Directions for this task: Starting with the line that contains "keyboard_arrow_down", give again exactly and only each line through the end of the records; include the last line and exclude pictures.

(Extracted records)
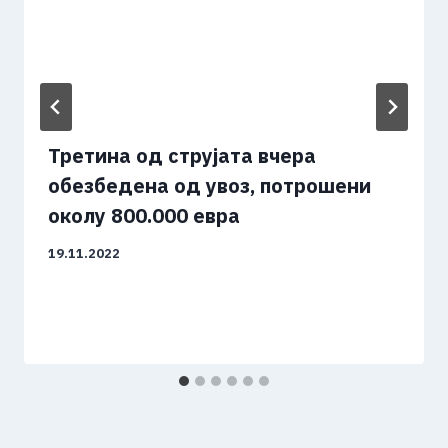
Третина од струјата вчера
обезбедена од увоз, потрошени
околу 800.000 евра
19.11.2022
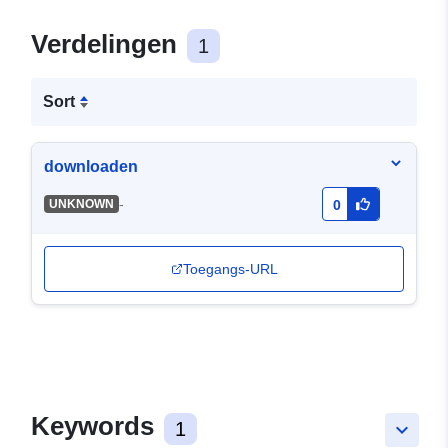
Verdelingen
1
Sort
downloaden
-
UNKNOWN
0
Toegangs-URL
Keywords
1
keyboard_arrow_down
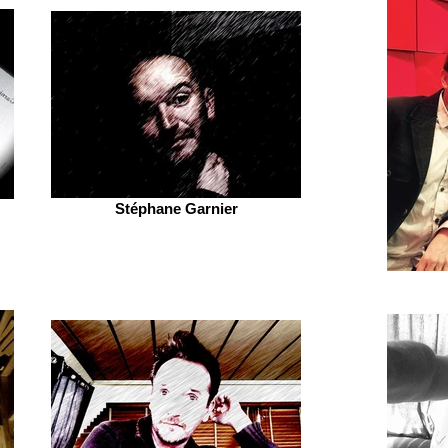
Stéphane Garnier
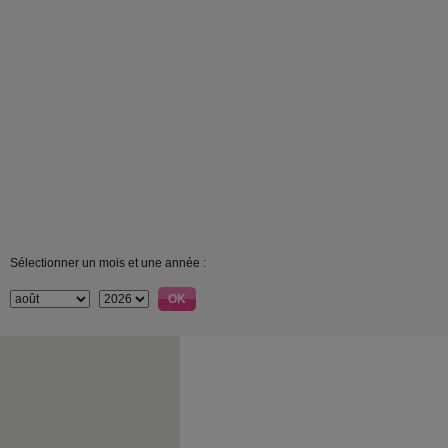
Sélectionner un mois et une année :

Completed exercise:
keyboard_arrow_down
Stéphane Garnier
Sélectionner un mois et une année :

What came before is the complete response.